University of Wisconsin forward Michael Mersch
is no stranger to performing at a high level in big moments -- on and off the ice. In fact, Mersch's determination in the classroom helped him earn his stripes in his first year on campus.
"I was willing to come whenever (Wisconsin) wanted me," Mersch told NHL.com. "I had to really balance schoolwork, working out, training and my development as a player. It was a unique path, but I definitely matured a lot through the process."
A 6-foot-2, 198-pound left wing, Mersch has a rare combination of size and agility that earned him the No. 83 spot NHL in Central Scouting's final ranking of North American skaters for the 2011 NHL Entry Draft. Mersch led all Wisconsin freshmen with 8 goals, and added 11 assists while playing a team-high 41 games in 2010-11.
"Michael was a real pleasant surprise for us early in the season, and then as the season went on, we needed him to play big, get to the dirty areas and he was able to do that for us. When you see the work ethic Michael brings, and his willingness to do the little things, hard things and detailed things to get his game to be the best it can be, it's easy to like a young man like that."
-- Mike Eaves
The freshman forward also impressed his coach, former NHL forward Mike Eaves, by displaying a knack for the dramatic with three game-winning goals, tied for second on the Badgers.
"Michael was a real pleasant surprise for us early in the season, and then as the season went on, we needed him to play big, get to the dirty areas and he was able to do that for us," Eaves said. "When you see the work ethic Michael brings, and his willingness to do the little things, hard things and detailed things to get his game to be the best it can be, it's easy to like a young man like that."
The level of respect between Mersch and Eaves is mutual. The young forward, who was sixth in the Western Collegiate Hockey Association with a plus-17 rating in conference games, knows his game would not be where it is today without help from Eaves, who played 324 games during eight seasons with the North Stars and Flames (1978-85).
"Coach Eaves has been a huge influence," Mersch told NHL.com. "He's really good at working with us on perfecting our skill work as a team, as well as challenging me (individually) as a hockey player.
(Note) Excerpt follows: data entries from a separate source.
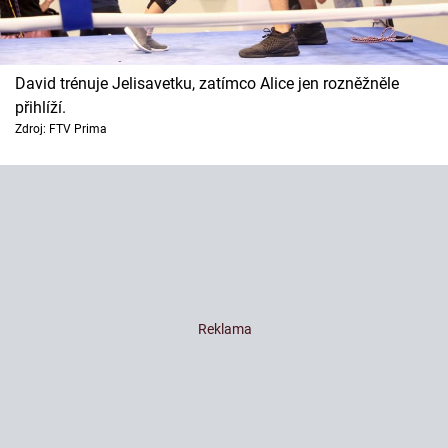
David trénuje Jelisavetku, zatímco Alice jen rozněžněle
přihlíží.
Zdroj: FTV Prima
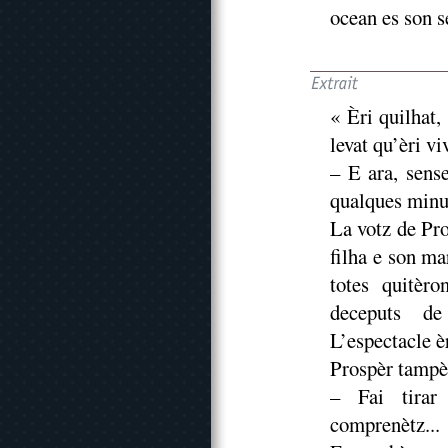
ocean es son 
« Èri quilhat,
levat qu’èri vi
– E ara, sens
qualques minu
La votz de Pro
filha e son mar
totes quitèr
deceputs de
L’espectacle èr
Prospèr tampèt
– Fai tirar
comprenètz...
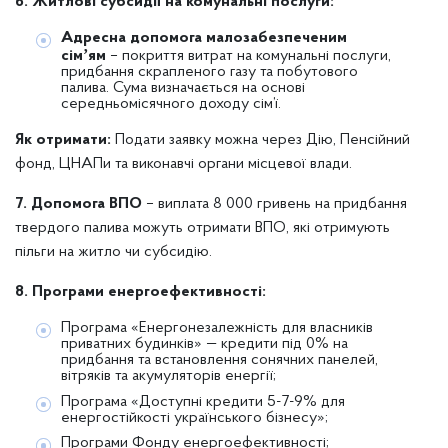
6. Житлові субсидії на комунальні послуги:
Адресна допомога малозабезпеченим
сімʼям
– покриття витрат на комунальні послуги,
придбання скрапленого газу та побутового
палива. Сума визначається на основі
середньомісячного доходу сім’ї.
Як отримати:
Подати заявку можна через Дію, Пенсійний
фонд, ЦНАПи та виконавчі органи місцевої влади.
7. Допомога ВПО
– виплата 8 000 гривень на придбання
твердого палива можуть отримати ВПО, які отримують
пільги на житло чи субсидію.
8. Програми енергоефективності:
Програма «Енергонезалежність для власників
приватних будинків» — кредити під 0% на
придбання та встановлення сонячних панелей,
вітряків та акумуляторів енергії;
Програма «Доступні кредити 5-7-9% для
енергостійкості українського бізнесу»;
Програми Фонду енергоефективності;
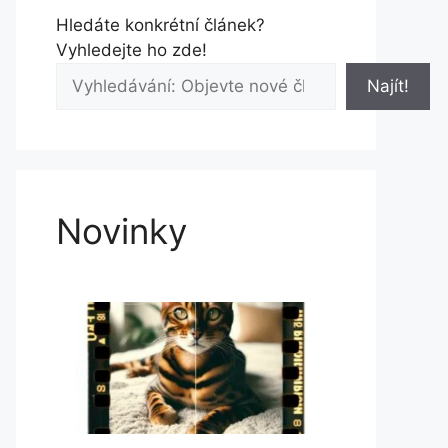
Hledáte konkrétní článek?
Vyhledejte ho zde!
Najít!
Novinky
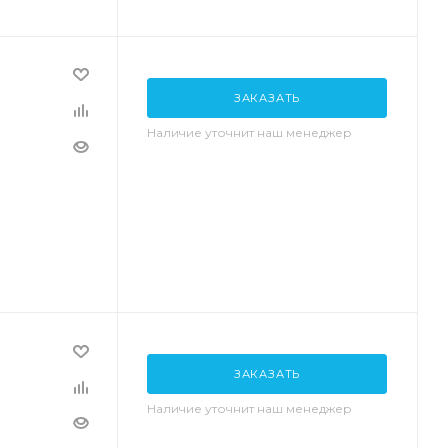
ЗАКАЗАТЬ
Наличие уточнит наш менеджер
ЗАКАЗАТЬ
Наличие уточнит наш менеджер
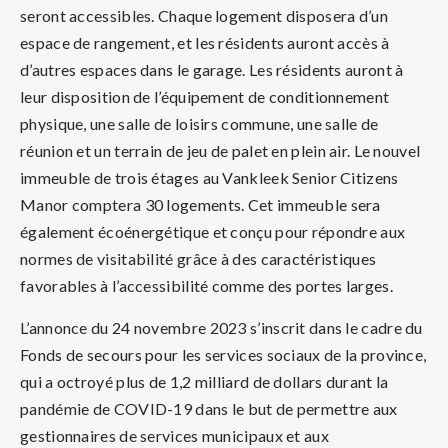
seront accessibles. Chaque logement disposera d’un
espace de rangement, et les résidents auront accès à
d’autres espaces dans le garage. Les résidents auront à
leur disposition de l’équipement de conditionnement
physique, une salle de loisirs commune, une salle de
réunion et un terrain de jeu de palet en plein air. Le nouvel
immeuble de trois étages au Vankleek Senior Citizens
Manor comptera 30 logements. Cet immeuble sera
également écoénergétique et conçu pour répondre aux
normes de visitabilité grâce à des caractéristiques
favorables à l’accessibilité comme des portes larges.
L’annonce du 24 novembre 2023 s’inscrit dans le cadre du
Fonds de secours pour les services sociaux de la province,
qui a octroyé plus de 1,2 milliard de dollars durant la
pandémie de COVID-19 dans le but de permettre aux
gestionnaires de services municipaux et aux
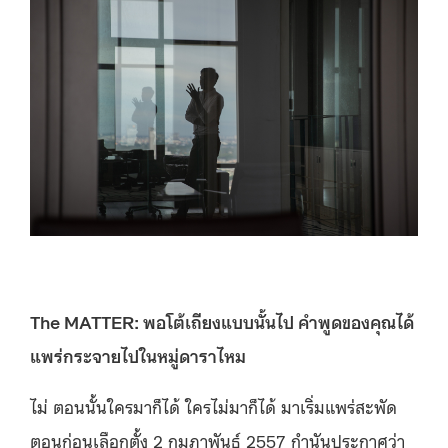
The MATTER: พอโต้เถียงแบบนั้นไป คำพูดของคุณได้
แพร่กระจายไปในหมู่ดาราไหม
ไม่ ตอนนั้นใครมาก็ได้ ใครไม่มาก็ได้ มาเริ่มแพร่สะพัด
ตอนก่อนเลือกตั้ง 2 กุมภาพันธ์ 2557 กำนันประกาศว่า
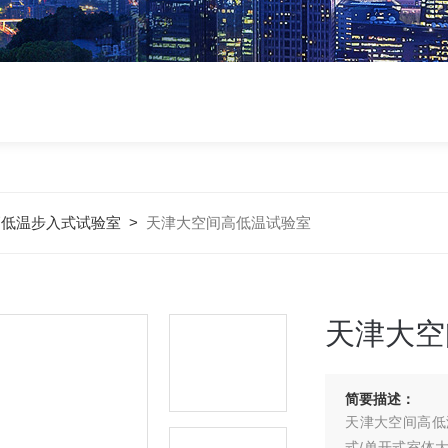
高低温步入式试验室
>
天津大空间高低温试验室
天津大空
简要描述：
天津大空间高低
式/单开式室体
He has great knowledge of the game, and he's been really helpful in my development in trying to take my game to the next level."
Mersch earned the opportunity to play for Eaves after accelerating his studies to graduate from Pioneer High School in Ann Arbor, Mich., a year early. Graduating early allowed him to head right from the U.S. National Team Development Program to Wisconsin without spending a year with Waterloo of the USHL.
While he was rocketing through his studies, his level of play also was climbing. He had a team-high 27 goals and 65 points with the USNTDP Under-17 team in 2008-09 and then had 14 points in 49 games with the USNTDP U-18 team in 2009-10.
Mersch never has backed down from a challenge at any point in his career. As a result, his path to the NHL is beginning to take shape.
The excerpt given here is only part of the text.